▸ RECORD SET:
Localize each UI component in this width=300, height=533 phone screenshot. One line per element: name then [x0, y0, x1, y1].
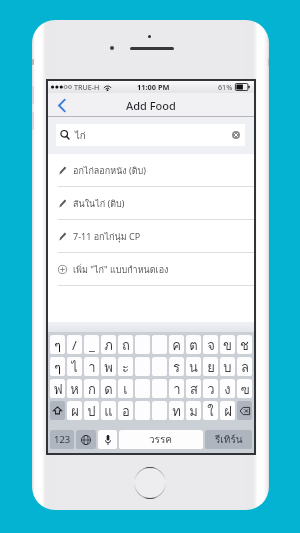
- button[interactable]: ใ: [203, 401, 218, 420]
- staticText: บ: [223, 357, 232, 376]
- staticText: 11:00 PM: [137, 82, 170, 92]
- staticText: 7-11 อกไก่นุ่ม CP: [73, 230, 141, 244]
- staticText: TRUE-H: [74, 82, 100, 92]
- staticText: อกไก่ลอกหนัง (ดิบ): [73, 164, 146, 178]
- button[interactable]: สันในไก่ (ดิบ): [48, 187, 254, 220]
- staticText: ฝ: [224, 401, 232, 420]
- button[interactable]: ด: [101, 379, 116, 398]
- button[interactable]: ่: [152, 379, 167, 398]
- button[interactable]: ล: [237, 357, 252, 376]
- button[interactable]: Change keyboard: [76, 430, 96, 449]
- button[interactable]: บ: [220, 357, 235, 376]
- button[interactable]: ส: [186, 379, 201, 398]
- button[interactable]: เ: [118, 379, 133, 398]
- button[interactable]: ป: [84, 401, 99, 420]
- staticText: ห: [70, 379, 79, 398]
- button[interactable]: ภ: [101, 335, 116, 354]
- button[interactable]: /: [67, 335, 82, 354]
- staticText: 123: [54, 433, 71, 446]
- staticText: สันในไก่ (ดิบ): [73, 197, 125, 211]
- staticText: ล: [241, 357, 249, 376]
- button[interactable]: วรรค: [119, 430, 203, 449]
- staticText: ๆ: [54, 335, 61, 354]
- button[interactable]: 123: [50, 430, 74, 449]
- button[interactable]: Home: [135, 468, 165, 498]
- button[interactable]: ห: [67, 379, 82, 398]
- button[interactable]: ๆ: [50, 335, 65, 354]
- staticText: จ: [207, 335, 215, 354]
- staticText: ผ: [71, 401, 79, 420]
- button[interactable]: ก: [84, 379, 99, 398]
- button[interactable]: จ: [203, 335, 218, 354]
- button[interactable]: ิ: [135, 401, 150, 420]
- button[interactable]: น: [186, 357, 201, 376]
- staticText: ำ: [88, 357, 96, 376]
- button[interactable]: ต: [186, 335, 201, 354]
- button[interactable]: [50, 401, 65, 420]
- button[interactable]: า: [169, 379, 184, 398]
- button[interactable]: 7-11 อกไก่นุ่ม CP: [48, 220, 254, 253]
- button[interactable]: ุ: [135, 335, 150, 354]
- button[interactable]: เพิ่ม "ไก่" แบบกำหนดเอง: [48, 253, 254, 286]
- button[interactable]: Clear text: [229, 128, 243, 142]
- button[interactable]: ถ: [118, 335, 133, 354]
- staticText: ๆ: [54, 357, 61, 376]
- button[interactable]: ง: [220, 379, 235, 398]
- button[interactable]: ไ: [67, 357, 82, 376]
- button[interactable]: ค: [169, 335, 184, 354]
- staticText: ฟ: [53, 379, 63, 398]
- staticText: ฃ: [240, 379, 250, 398]
- staticText: ใ: [207, 401, 214, 420]
- button[interactable]: _: [84, 335, 99, 354]
- button[interactable]: ข: [220, 335, 235, 354]
- button[interactable]: ื: [152, 401, 167, 420]
- button[interactable]: ๆ: [50, 357, 65, 376]
- button[interactable]: ว: [203, 379, 218, 398]
- button[interactable]: ี: [152, 357, 167, 376]
- button[interactable]: ม: [186, 401, 201, 420]
- button[interactable]: ร: [169, 357, 184, 376]
- button[interactable]: ั: [135, 357, 150, 376]
- staticText: ส: [190, 379, 198, 398]
- staticText: อ: [122, 401, 130, 420]
- staticText: 61%: [218, 82, 233, 92]
- button[interactable]: ำ: [84, 357, 99, 376]
- staticText: ค: [172, 335, 181, 354]
- button[interactable]: ึ: [152, 335, 167, 354]
- button[interactable]: ฝ: [220, 401, 235, 420]
- button[interactable]: ท: [169, 401, 184, 420]
- staticText: ข: [223, 335, 232, 354]
- staticText: เพิ่ม "ไก่" แบบกำหนดเอง: [73, 263, 169, 277]
- button[interactable]: ย: [203, 357, 218, 376]
- button[interactable]: ผ: [67, 401, 82, 420]
- staticText: ถ: [122, 335, 130, 354]
- button[interactable]: ไก่: [56, 124, 245, 146]
- staticText: น: [189, 357, 198, 376]
- button[interactable]: อ: [118, 401, 133, 420]
- button[interactable]: อกไก่ลอกหนัง (ดิบ): [48, 154, 254, 187]
- button[interactable]: รีเทิร์น: [205, 430, 252, 449]
- staticText: ก: [88, 379, 96, 398]
- button[interactable]: Back: [48, 93, 76, 117]
- button[interactable]: Dictate: [98, 430, 117, 449]
- button[interactable]: [237, 401, 252, 420]
- staticText: ร: [173, 357, 180, 376]
- button[interactable]: ฃ: [237, 379, 252, 398]
- staticText: /: [72, 336, 77, 354]
- staticText: วรรค: [149, 432, 173, 448]
- staticText: ต: [189, 335, 198, 354]
- staticText: ว: [207, 379, 215, 398]
- button[interactable]: พ: [101, 357, 116, 376]
- staticText: พ: [104, 357, 113, 376]
- button[interactable]: ้: [135, 379, 150, 398]
- staticText: ช: [240, 335, 249, 354]
- staticText: ง: [224, 379, 231, 398]
- staticText: Add Food: [126, 98, 176, 113]
- button[interactable]: ช: [237, 335, 252, 354]
- button[interactable]: ะ: [118, 357, 133, 376]
- button[interactable]: แ: [101, 401, 116, 420]
- button[interactable]: ฟ: [50, 379, 65, 398]
- staticText: แ: [104, 401, 113, 420]
- staticText: เ: [123, 379, 128, 398]
- staticText: ย: [207, 357, 215, 376]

▸ WORK REQUIRED:
Wherever the string "อกไก" appears in the entries above, return the line it appears on.

▸ EXERCISE OUTPUT:
- staticText: 7-11 อกไก่นุ่ม CP: [73, 230, 141, 244]
- staticText: อกไก่ลอกหนัง (ดิบ): [73, 164, 146, 178]
- button[interactable]: 7-11 อกไก่นุ่ม CP: [48, 220, 254, 253]
- button[interactable]: อกไก่ลอกหนัง (ดิบ): [48, 154, 254, 187]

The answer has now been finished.